◆ AIM OF THE EXERCISE
Below are some entries; reproduce them exactly and leave every picture out.

◆ SUPPLIED ENTRIES
== Segment start ==

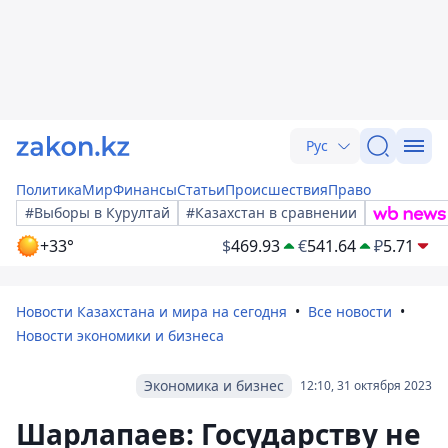
Рус
Политика
Мир
Финансы
Статьи
Происшествия
Право
#Выборы в Курултай
#Казахстан в сравнении
+33°
$
469.93
€
541.64
₽
5.71
Новости Казахстана и мира на сегодня
Все новости
Новости экономики и бизнеса
Экономика и бизнес
12:10, 31 октября 2023
Шарлапаев: Государству не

== Segment end ==

◆ PROBLEM SOLUTION
Рус
Политика
Мир
Финансы
Статьи
Происшествия
Право
#Выборы в Курултай
#Казахстан в сравнении
+33°
$
469.93
€
541.64
₽
5.71
Новости Казахстана и мира на сегодня
Все новости
Новости экономики и бизнеса
Экономика и бизнес
12:10, 31 октября 2023
Шарлапаев: Государству не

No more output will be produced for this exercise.